With Zuma gone, S. Africa will rise and shine again!

What you need to know:

  • New chapter. Zuma’s downfall opens a new chapter for South Africa, especially for the wananchi who suffered most under Zuma’s corrupt, incompetent and lacklustre administration.

February 14 began normally for me and I presume for most believers as Ash Wednesday or St Valentine’s Day, but for the embattled and scandal-ridden former South African president Jacob Zuma this great day was a day of reckoning, the day on which things fell apart for a man who is frankly unfit to be leader of Africa’s most developed and industrialised economy.

On that glorious or fateful day, depending on your side of the political divide, Zuma’s luck finally ran out and the man with nine lives was forced by a combination of self-made disasters and circumstances beyond his control to bite the dust. Well, what goes around comes around.

Much as he refused to believe the impending bitter truth, the writing had, in fact, been on the wall for Zuma for quite a while. But like all African dictators who think they know it all and can bribe or intimidate or manipulate everybody to do as they please, Zuma arrogantly continued to blame others for his troubles and wondered up to the end why fellow ANC members abandoned him and decided to support a popular demand for his immediate resignation as president of South Africa.
The presidency has sadly been personalised, privatised and ring-fenced in many African countries such as, Gabon, Togo, DR Congo, etc.

After procrastinating for days, the National Executive Committee of ANC gave Zuma one choice; to either resign by midnight on February 14 or face a vote of no confidence in parliament on February 15. The august house was, for once, united in its determination to get rid of Zuma democratically and peacefully.
The end of the despicable Zuma regime was received with jubilation across the length and breadth of South Africa. There is now a breath of fresh air filled with great expectations blowing throughout the rainbow nation. I tell you, nobody will miss Zuma, except the Guptas and corrupt elements who have for nine years been feasting like hyenas, vampires and vultures on the animal Zuma hunted in 2009.

The end of the road came swiftly for Zuma and within 24 hours he was gone and his deputy and ANC president, Cyril Ramaphosa, was sworn in as the fifth president of the Republic of South Africa since the end of apartheid in 1994.
There was a sigh of relief in South Africa and the markets reacted with cautious optimism; the rand rose on the Johannesburg Stock Exchange which is a positive indicator that the South African economy, which has been on the decline for many years, will soon rise and shine again!

What next for South Africa?
Zuma’s downfall opens a new chapter for South Africa, especially for the wananchi who suffered most under Zuma’s corrupt, incompetent and lacklustre administration. The irony is that Zuma is, in fact, one of their own. He promised a fundamental change and better days for wananchi in 2009, but delivered almost nothing. On the contrary, under Zuma the rich got richer while the poor became poorer and miserable.

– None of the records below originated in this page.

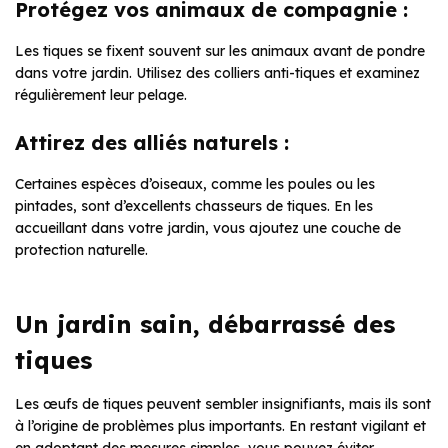
Protégez vos animaux de compagnie :
Les tiques se fixent souvent sur les animaux avant de pondre
dans votre jardin. Utilisez des colliers anti-tiques et examinez
régulièrement leur pelage.
Attirez des alliés naturels :
Certaines espèces d’oiseaux, comme les poules ou les
pintades, sont d’excellents chasseurs de tiques. En les
accueillant dans votre jardin, vous ajoutez une couche de
protection naturelle.
Un jardin sain, débarrassé des
tiques
Les œufs de tiques peuvent sembler insignifiants, mais ils sont
à l’origine de problèmes plus importants. En restant vigilant et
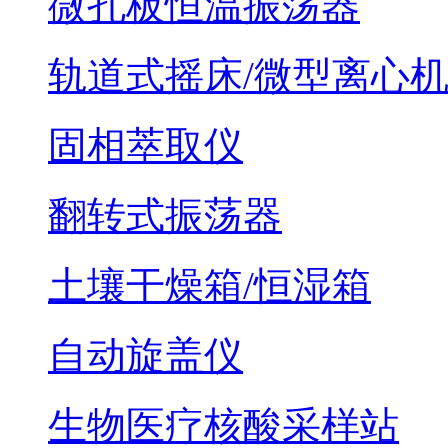
微孔板恒温振荡器
轨道式摇床/微型离心
固相萃取仪
翻转式振荡器
土壤干燥箱/恒湿箱
自动旋盖仪
生物医疗核酸采样站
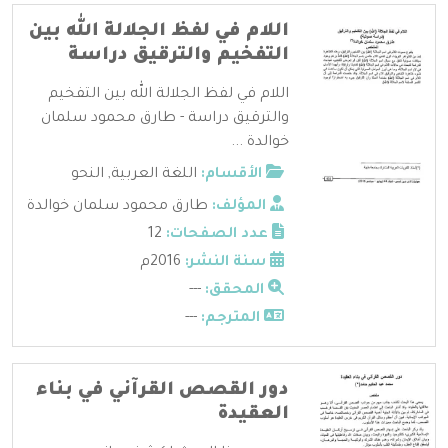
اللام في لفظ الجلالة الله بين
التفخيم والترقيق دراسة
اللام في لفظ الجلالة الله بين التفخيم
والترقيق دراسة - طارق محمود سلمان
خوالدة ...
الأقسام:
اللغة العربية
,
النحو
المؤلف:
طارق محمود سلمان خوالدة
عدد الصفحات:
12
سنة النشر:
2016م
المحقق:
---
المترجم:
---
دور القصص القرآني في بناء
العقيدة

Corruption or “eating” as Ugandans call it became the order of the day. The new president has his work cut out and I wish him best of luck.

The onus is on president Ramaphosa to guide the ship of state away from troubled waters into calm seas. He must immediately dismantle the patronage network Zuma built to buy loyalty and support and mobilise the private sector to invest in South Africa’s economy.
Unlike Zuma and many African leaders, Ramaphosa should appoint credible people as cabinet ministers and senior bureaucrats on the basis of merit, not loyalty or ethnicity. Meritocracy will pave the way for a competent and efficient public sector.

Above all, the new president must urgently fight cronyism and corruption which are endemic and systemic in most African countries, including South Africa. President Ramaphosa must also address the problem of youth unemployment and take drastic measures to fight corruption, including recovery of public funds stolen by corrupt officials as well as eradicate “state capture” which is a hallmark of Zuma’s shameful misrule.
I wish the new president, government and wananchi of South Africa every success. May God bless Africa!

Mr Acemah is a political scientist and retired career diplomat.